Trata-se, pois, de um comando constitucional inovador, de inegável valor no quadro do respeito pela dignidade da pessoa humana e que deverá servir para balizar a intervenção do legislador ordinário também no que respeita à biomedicina e nas suas implicações para o ser humano.
No entendimento de José Magalhães (In Dicionário da Revisão Constitucional, por José Magalhães, Notícias Editorial), a norma aprovada não consagra um "direito à identidade genética". Limita-se a dar ao legislador ordinário uma directriz, mandando-o proteger certos valores, sem especificar um "caminho único" para esse objectivo.
A explicitação de que não é admissível experimentação violador da dignidade humana reafirma apenas - num domínio sensível - o princípio basilar decorrente do artigo 1.º da Constituição.
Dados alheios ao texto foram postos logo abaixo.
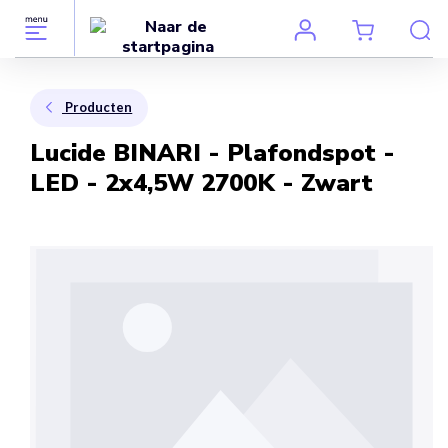
Producten
Lucide BINARI - Plafondspot -
LED - 2x4,5W 2700K - Zwart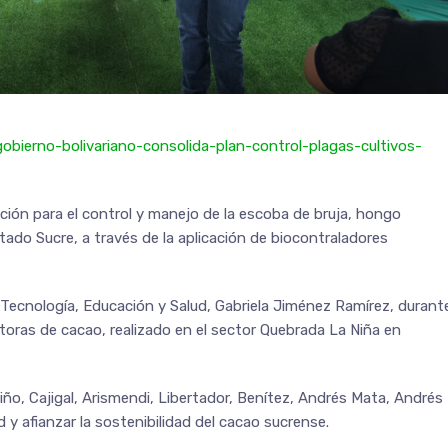
gobierno-bolivariano-consolida-plan-control-plagas-cultivos-
ción para el control y manejo de la escoba de bruja, hongo
stado Sucre, a través de la aplicación de biocontraladores
a, Tecnología, Educación y Salud, Gabriela Jiménez Ramírez, durant
ras de cacao, realizado en el sector Quebrada La Niña en
riño, Cajigal, Arismendi, Libertador, Benítez, Andrés Mata, Andrés
d y afianzar la sostenibilidad del cacao sucrense.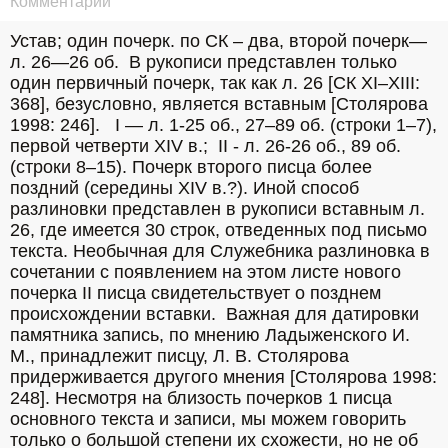
Комментарий
Устав; один почерк. по СК – два, второй почерк— 
л. 26—26 об.  В рукописи представлен только 
один первичный почерк, так как л. 26 [СК XI–XIII: 
368], безусловно, является вставным [Столярова 
1998: 246].   I — л. 1-25 об., 27–89 об. (строки 1–7), 
первой четверти XIV в.;  II - л. 26-26 об., 89 об. 
(строки 8–15). Почерк второго писца более 
поздний (середины XIV в.?). Иной способ 
разлиновки представлен в рукописи вставным л. 
26, где имеется 30 строк, отведенных под письмо 
текста. Необычная для Служебника разлиновка в 
сочетании с появлением на этом листе нового 
почерка II писца свидетельствует о позднем 
происхождении вставки.  Важная для датировки 
памятника запись, по мнению Ладыженского И. 
М., принадлежит писцу, Л. В. Столярова 
придерживается другого мнения [Столярова 1998: 
248]. Несмотря на близость почерков 1 писца 
основного текста и записи, мы можем говорить 
только о большой степени их схожести, но не об 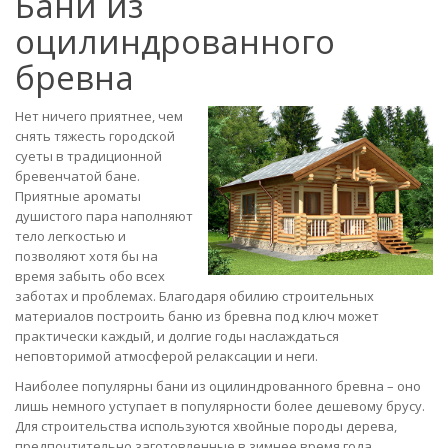
Бани из
оцилиндрованного
бревна
Нет ничего приятнее, чем
снять тяжесть городской
суеты в традиционной
бревенчатой бане.
Приятные ароматы
душистого пара наполняют
тело легкостью и
позволяют хотя бы на
время забыть обо всех
заботах и проблемах. Благодаря обилию строительных
материалов построить баню из бревна под ключ может
практически каждый, и долгие годы наслаждаться
неповторимой атмосферой релаксации и неги.
Наиболее популярны бани из оцилиндрованного бревна – оно
лишь немного уступает в популярности более дешевому брусу.
Для строительства используются хвойные породы дерева,
предпочтительно заготовленные в зимнее время года.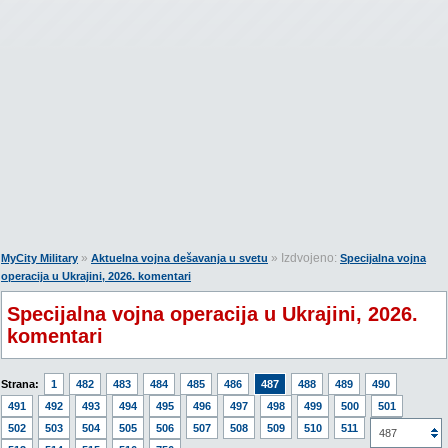
»
» Izdvojeno:
MyCity Military
Aktuelna vojna dešavanja u svetu
Specijalna vojna
operacija u Ukrajini, 2026. komentari
Specijalna vojna operacija u Ukrajini, 2026.
komentari
Strana:
1
482
483
484
485
486
487
488
489
490
491
492
493
494
495
496
497
498
499
500
501
502
503
504
505
506
507
508
509
510
511
512
487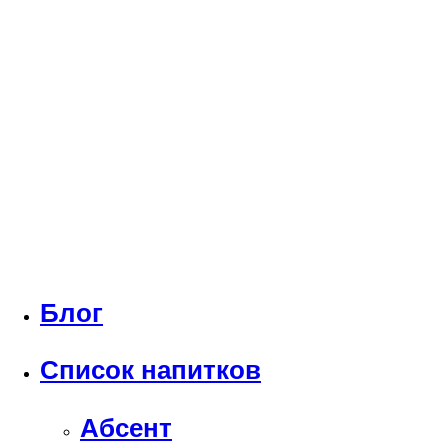
Блог
Список напитков
Абсент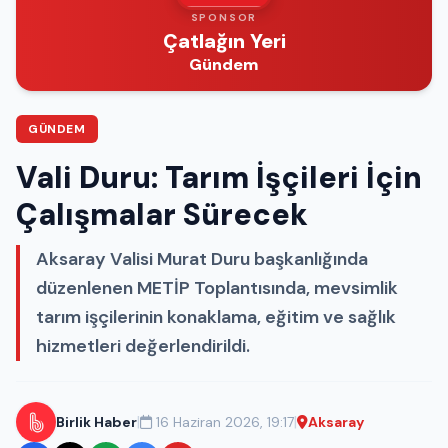
SPONSOR
Çatlağın Yeri
Gündem
GÜNDEM
Vali Duru: Tarım İşçileri İçin
Çalışmalar Sürecek
Aksaray Valisi Murat Duru başkanlığında
düzenlenen METİP Toplantısında, mevsimlik
tarım işçilerinin konaklama, eğitim ve sağlık
hizmetleri değerlendirildi.
|
|
Birlik Haber
16 Haziran 2026, 19:17
Aksaray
IV - Perspectivas legais nacionais

Com relevância, indirecta para a matéria em discussão, permitimo-nos ainda ressaltar:

- A Lei n.º 3/84, de 24 de Março, sobre Educação Sexual e Planeamento Familiar, que consagra no seu artigo 9.º, n.º 1, que o "Estado deve promover e proporcionar a todos, através de centros especializados, o estudo e tratamento de situações de esterilidade, bem como o estudo e a prevenção de doenças de transmissão hereditária", prevendo expressamente no n.º 2 do referido artigo, a inseminação artificial como forma de suprimento da esterilidade.
- O Decreto-Lei n.º 319/86, de 25 de Setembro, que visava acautelar a idoneidade das práticas de procriação assistida que já então se desenvolviam em Portugal.
- A Lei n.º 48/90, de 24 de Agosto, Lei de Bases da Saúde, que consagra, na Base XIV, nomeadamente o direito dos pacientes decidir receber ou recusar a prestação de cuidados que lhes é proposta, salvo disposição legal especial e que constitui já um afloramento do princípio do consentimento livre e informado. A citada Base reconhece, também, aos utentes o direito à informação sobre a sua situação clínica, evolução provável e alternativas possíveis de tratamento e, ainda, o direito à confidencialidade sobre os seus dados pessoais. Por fim, no que respeita aos menores e incapazes o legislador remeteu para a lei a previsão das condições em que os seus representantes legais podem exercer os direitos que lhes cabem, designadamente o de recusarem a assistência.